● Your assignment: All lines that hold the string "nguyên" should be copied. Find them in the listing below.

(Dataset records begins)

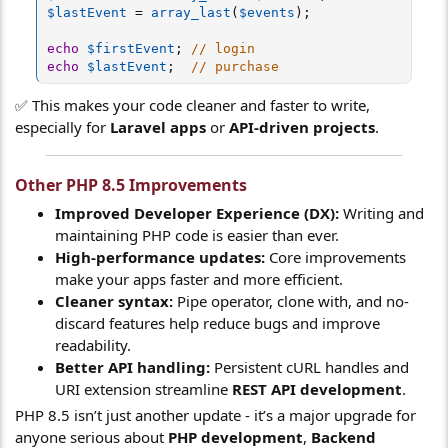
$lastEvent
=
array_last
(
$events
)
;
echo
$firstEvent
;
// login
echo
$lastEvent
;
// purchase
✅ This makes your code cleaner and faster to write,
especially for
Laravel apps
or
API-driven projects
.
Other PHP 8.5 Improvements
Improved Developer Experience (DX):
Writing and
maintaining PHP code is easier than ever.
High-performance updates:
Core improvements
make your apps faster and more efficient.
Cleaner syntax:
Pipe operator, clone with, and no-
discard features help reduce bugs and improve
readability.
Better API handling:
Persistent cURL handles and
URI extension streamline
REST API development
.
PHP 8.5 isn’t just another update - it’s a major upgrade for
anyone serious about
PHP development
,
Backend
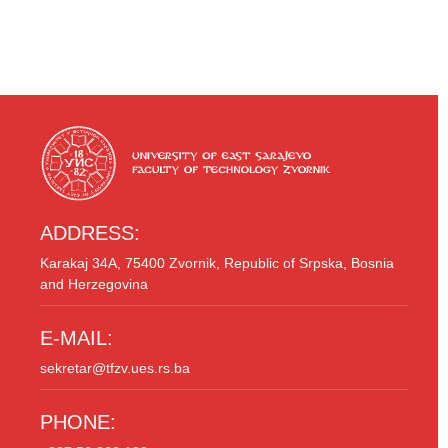
ADDRESS:
Karakaj 34A, 75400 Zvornik, Republic of Srpska, Bosnia
and Herzegovina
E-MAIL:
sekretar@tfzv.ues.rs.ba
PHONE:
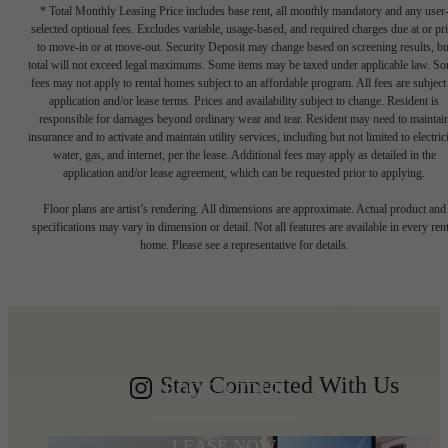
* Total Monthly Leasing Price includes base rent, all monthly mandatory and any user
selected optional fees. Excludes variable, usage-based, and required charges due at or pr
to move-in or at move-out. Security Deposit may change based on screening results, bu
total will not exceed legal maximums. Some items may be taxed under applicable law. S
fees may not apply to rental homes subject to an affordable program. All fees are subject
application and/or lease terms. Prices and availability subject to change. Resident is
responsible for damages beyond ordinary wear and tear. Resident may need to maintai
insurance and to activate and maintain utility services, including but not limited to electrici
water, gas, and internet, per the lease. Additional fees may apply as detailed in the
application and/or lease agreement, which can be requested prior to applying.
Write your
Floor plans are artist’s rendering. All dimensions are approximate. Actual product and
specifications may vary in dimension or detail. Not all features are available in every rent
home. Please see a representative for details.
Shoreline story
Stay Connected With Us
BOOK A TOUR
LEASE NOW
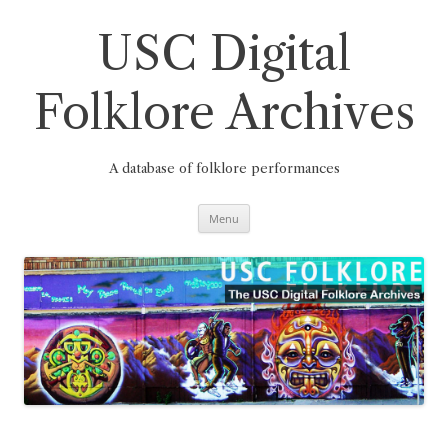
Skip
to
content
USC Digital
Folklore Archives
A database of folklore performances
Menu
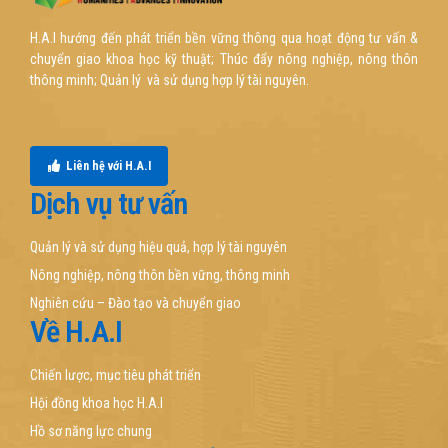
H.A.I hướng đến phát triển bền vững thông qua hoạt động tư vấn &
chuyển giao khoa học kỹ thuật; Thúc đẩy nông nghiệp, nông thôn
thông minh; Quản lý và sử dụng hợp lý tài nguyên.
Liên hệ với H.A.I
Dịch vụ tư vấn
Quản lý và sử dụng hiệu quả, hợp lý tài nguyên
Nông nghiệp, nông thôn bền vững, thông minh
Nghiên cứu – Đào tạo và chuyển giao
Về H.A.I
Chiến lược, mục tiêu phát triển
Hội đồng khoa học H.A.I
Hồ sơ năng lực chung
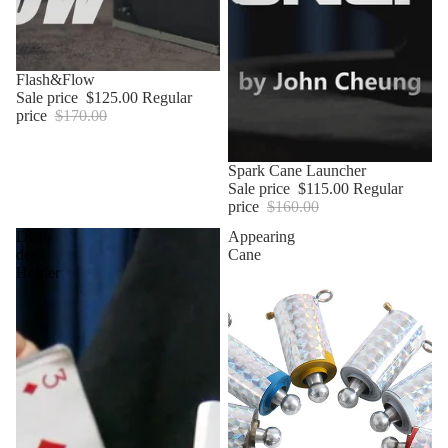
Sale
Flash&Flow
Sale price
$125.00
Regular
price
$170.00
Sale
Spark Cane Launcher
Sale price
$115.00
Regular
price
$160.00
Dual-
Appearing
deck
Cane
Holder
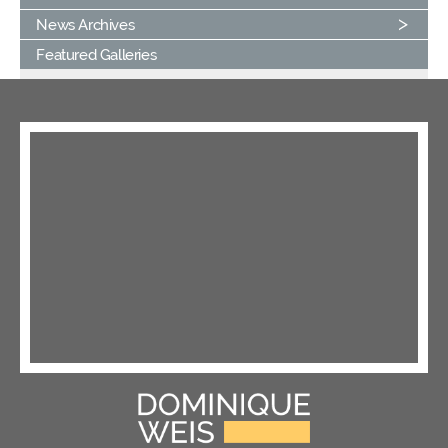
News Archives
Featured Galleries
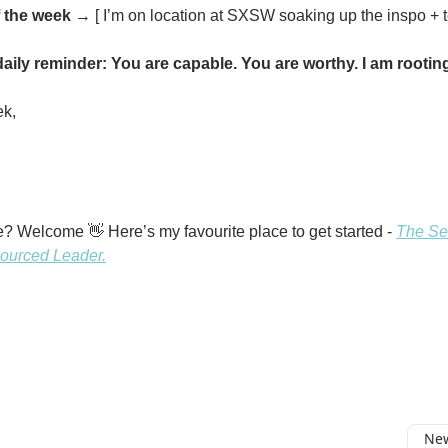
 the week
→ [ I’m on location at SXSW soaking up the inspo + t
aily reminder: You are capable. You are worthy. I am rooting
ek,
? Welcome 👋 Here’s my favourite place to get started -
The Sev
ourced Leader.
New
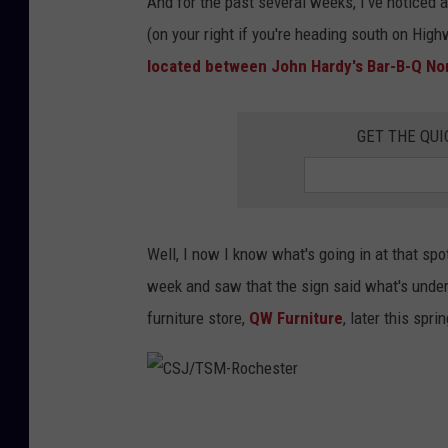
And for the past several weeks, I've noticed 
(on your right if you're heading south on Hig
located between John Hardy's Bar-B-Q Nor
GET THE QUI
Well, I now I know what's going in at that spot
week and saw that the sign said what's under
furniture store,
QW Furniture
, later this sprin
C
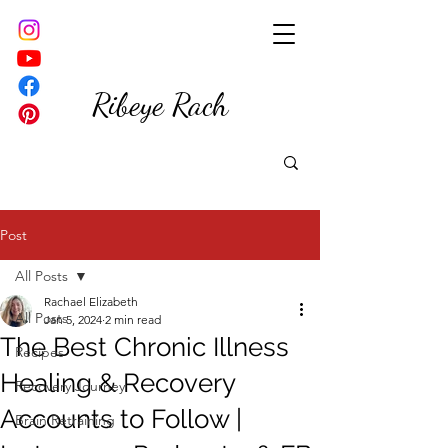
Ribeye Rach
Post
All Posts
Rachael Elizabeth
All Posts
Jan 5, 2024
2 min read
The Best Chronic Illness
Recipes
Healing & Recovery
Recovery Journey
Accounts to Follow |
Brain Retraining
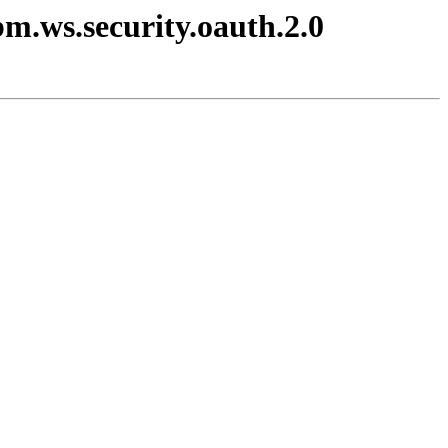
bm.ws.security.oauth.2.0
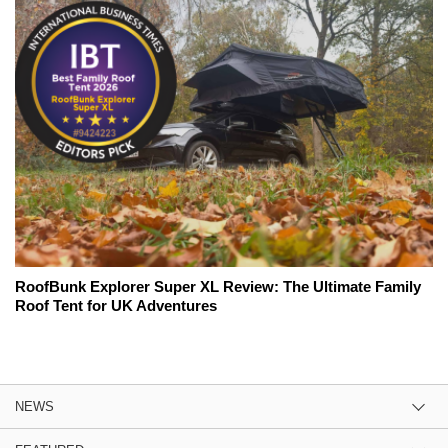
RoofBunk Explorer Super XL Review: The Ultimate Family
Roof Tent for UK Adventures
NEWS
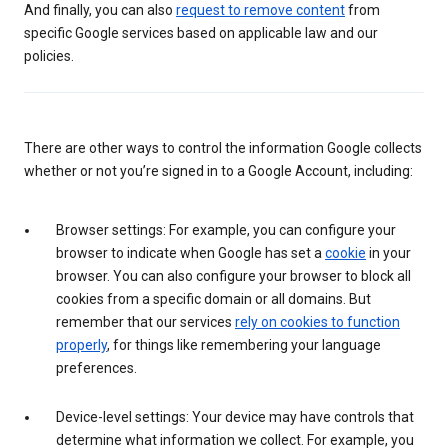
And finally, you can also
request to remove content
from
specific Google services based on applicable law and our
policies.
There are other ways to control the information Google collects
whether or not you’re signed in to a Google Account, including:
Browser settings: For example, you can configure your
browser to indicate when Google has set a
cookie
in your
browser. You can also configure your browser to block all
cookies from a specific domain or all domains. But
remember that our services
rely on cookies to function
properly
, for things like remembering your language
preferences.
Device-level settings: Your device may have controls that
determine what information we collect. For example, you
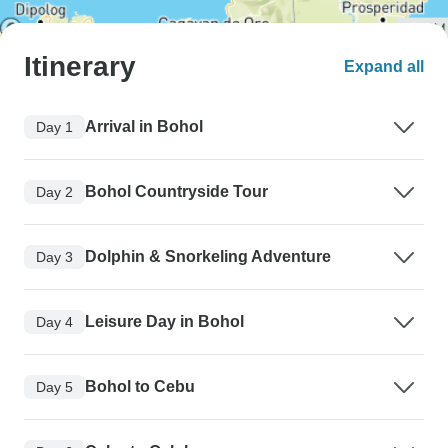
Itinerary
Expand all
Arrival in Bohol
Day 1
Bohol Countryside Tour
Day 2
Dolphin & Snorkeling Adventure
Day 3
Leisure Day in Bohol
Day 4
Bohol to Cebu
Day 5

(Dataset records ends)

● Response box:
thông minh; Quản lý và sử dụng hợp lý tài nguyên.
Quản lý và sử dụng hiệu quả, hợp lý tài nguyên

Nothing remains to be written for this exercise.